The Sergeant looked at him almost sadly. "I've never known you to go against the evidence before, sir."
"What you don't see is that I haven't got all the evidence. I've got a lot, but there's a vital link which I've missed. Well, I can't do any more until those lads 'phone through the result of developing that plate."
"Of course, if it does turn out to be a print of Joseph's hand, it will be strong circumstantial evidence," conceded the Sergeant. "But not nearly strong enough, to my way of thinking, to convict him without our finding out how he could have got into Nathaniel's room to murder him. What's more, there's still that handkerchief of Roydon's."
But Hemingway was plainly uninterested in Roydon's handkerchief. While awaiting the telephone-call from the police-station, he was sought out by Valerie, who wanted to know whether she could go home. He assured her that he had not the least objection to her immediate departure, an announcement which greatly cheered her. She went off to persuade her mother to leave Lexham on the following morning, and found that that redoubtable lady had at last succeeded in cornering Stephen, and was manoeuvring for position. As she entered the drawingroom, she heard Mrs. Dean say: "I know that you understood a mother's anxiety, Stephen. I'm afraid I'm very, very jealous of my girlie's happiness and future welfare. I could not have reconciled it with my conscience to have let the engagement continue as things were.
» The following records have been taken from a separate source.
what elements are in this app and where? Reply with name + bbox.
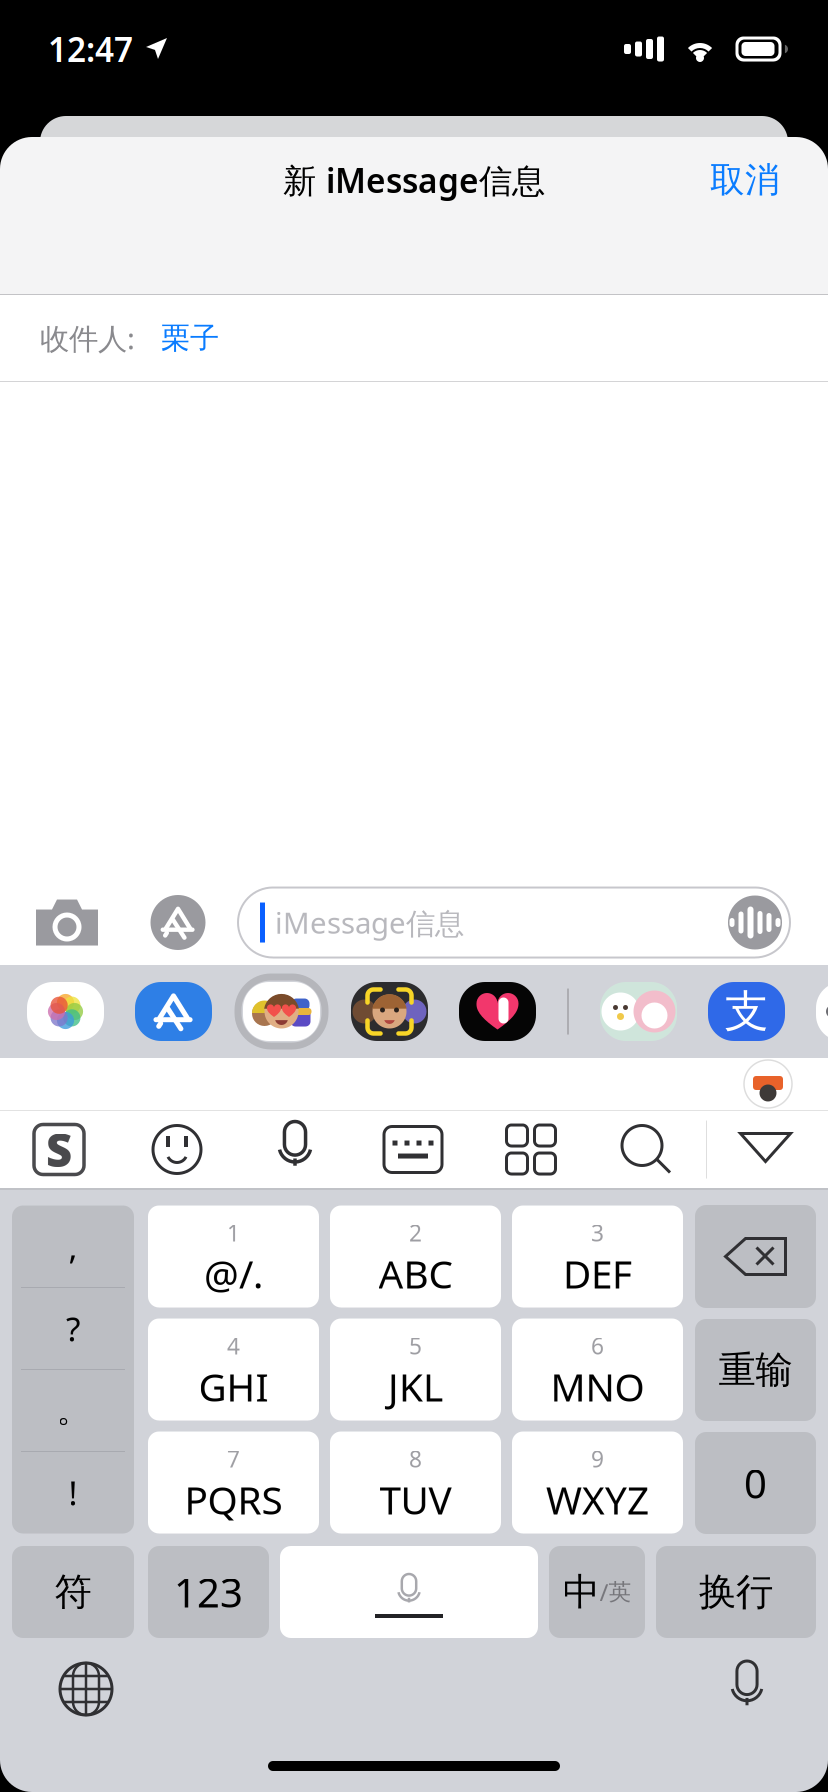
button[interactable]: Emoji <box>118 1111 236 1188</box>
button[interactable]: Dictation <box>726 1661 768 1717</box>
staticText: ? <box>66 1306 80 1351</box>
staticText: 2 <box>409 1218 422 1248</box>
button[interactable]: More apps <box>816 982 828 1041</box>
button[interactable]: App Store <box>135 982 212 1041</box>
staticText: 收件人: <box>40 318 135 358</box>
button[interactable]: 9 <box>512 1432 683 1534</box>
staticText: 6 <box>591 1331 604 1361</box>
staticText: 1 <box>227 1218 240 1248</box>
staticText: 0 <box>744 1456 767 1510</box>
staticText: 栗子 <box>161 320 219 356</box>
button[interactable]: Search <box>590 1111 706 1188</box>
staticText: GHI <box>198 1361 268 1412</box>
staticText: 7 <box>227 1444 240 1474</box>
button[interactable]: 取消 <box>688 143 802 217</box>
staticText: 换行 <box>699 1569 773 1615</box>
staticText: iMessage信息 <box>275 903 464 942</box>
button[interactable]: 4 <box>148 1318 319 1420</box>
button[interactable]: Sogou menu <box>0 1111 118 1188</box>
staticText: 英 <box>608 1578 632 1606</box>
button[interactable]: , <box>12 1206 134 1287</box>
button[interactable]: 重输 <box>695 1319 816 1421</box>
button[interactable]: Delete <box>695 1205 816 1308</box>
staticText: DEF <box>563 1248 632 1299</box>
staticText: @/. <box>204 1248 263 1299</box>
button[interactable]: 。 <box>12 1370 134 1451</box>
button[interactable]: Camera <box>26 890 108 954</box>
button[interactable]: 中 <box>549 1546 645 1638</box>
button[interactable]: ? <box>12 1288 134 1369</box>
staticText: PQRS <box>184 1474 282 1525</box>
button[interactable]: 7 <box>148 1432 319 1534</box>
staticText: ! <box>68 1470 78 1515</box>
button[interactable]: Memoji stickers <box>243 982 320 1041</box>
staticText: 中 <box>562 1569 600 1615</box>
button[interactable]: 0 <box>695 1432 816 1534</box>
staticText: TUV <box>380 1474 452 1525</box>
staticText: 新 iMessage信息 <box>283 158 545 202</box>
button[interactable]: Space <box>280 1546 538 1638</box>
button[interactable]: 换行 <box>656 1546 816 1638</box>
button[interactable]: More functions <box>472 1111 590 1188</box>
button[interactable]: 收件人: <box>0 295 828 381</box>
button[interactable]: 123 <box>148 1546 269 1638</box>
button[interactable]: Keyboard layout <box>354 1111 472 1188</box>
button[interactable]: Switch keyboard <box>58 1661 114 1717</box>
button[interactable]: ! <box>12 1452 134 1533</box>
staticText: 9 <box>591 1444 604 1474</box>
staticText: 12:47 <box>48 27 133 71</box>
button[interactable]: 6 <box>512 1318 683 1420</box>
staticText: 符 <box>54 1569 92 1615</box>
staticText: 3 <box>591 1218 604 1248</box>
button[interactable]: Fitness <box>459 982 536 1041</box>
button[interactable]: 符 <box>12 1546 134 1638</box>
button[interactable]: Animoji <box>351 982 428 1041</box>
button[interactable]: 5 <box>330 1318 501 1420</box>
button[interactable]: Audio message <box>728 896 782 950</box>
button[interactable]: iMessage apps <box>140 889 216 956</box>
staticText: 4 <box>227 1331 240 1361</box>
button[interactable]: Voice input <box>236 1111 354 1188</box>
staticText: 重输 <box>718 1347 792 1393</box>
button[interactable]: Alipay <box>708 982 785 1041</box>
staticText: WXYZ <box>546 1474 649 1525</box>
staticText: ABC <box>378 1248 452 1299</box>
staticText: S <box>46 1119 72 1180</box>
button[interactable]: 1 <box>148 1206 319 1308</box>
staticText: , <box>68 1224 78 1269</box>
staticText: 。 <box>56 1390 90 1431</box>
button[interactable]: 2 <box>330 1206 501 1308</box>
button[interactable]: Hide keyboard <box>707 1111 824 1188</box>
staticText: JKL <box>388 1361 443 1412</box>
staticText: MNO <box>550 1361 644 1412</box>
button[interactable]: Photos <box>27 982 104 1041</box>
staticText: 支 <box>724 984 768 1038</box>
staticText: 5 <box>409 1331 422 1361</box>
staticText: 8 <box>409 1444 422 1474</box>
button[interactable]: Sticker pack <box>600 982 677 1041</box>
button[interactable]: 8 <box>330 1432 501 1534</box>
staticText: 123 <box>174 1565 243 1618</box>
button[interactable]: 3 <box>512 1206 683 1308</box>
staticText: 取消 <box>710 159 780 201</box>
staticText: / <box>600 1576 608 1608</box>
But I'm sure you're chivalrous enough to forgive a mother's natural prudence."
From the look on Stephen's face this did not seem to be very probable. Before he could answer, Valerie said: "Oh, Mummy, I do wish you'd shut up! I keep on telling you I don't want to marry Stephen! And anyway we can go home: that angelic Inspector says so."
In whatever terms Mrs. Dean might later censure her daughter's mannerless interruption, even she was compelled to realise that after this forthright speech there could be no hope of renewing the engagement. She expressed a pious wish that they would not both discover that they had made a mistake they would regret, and left the room to overcome her chagrin in private.
Valerie said that for her part she was dead sure she wouldn't regret it.
"I shan't either," said Stephen. "You're a lovely, my pet, but you'd have driven me to suicide within a month."
"Well, I thought you were pretty stinking, if you want to know," said Valerie candidly. "I expect you'll end up by marrying Mathilda."
"I feel that I owe it to you to tell you that you're quite right."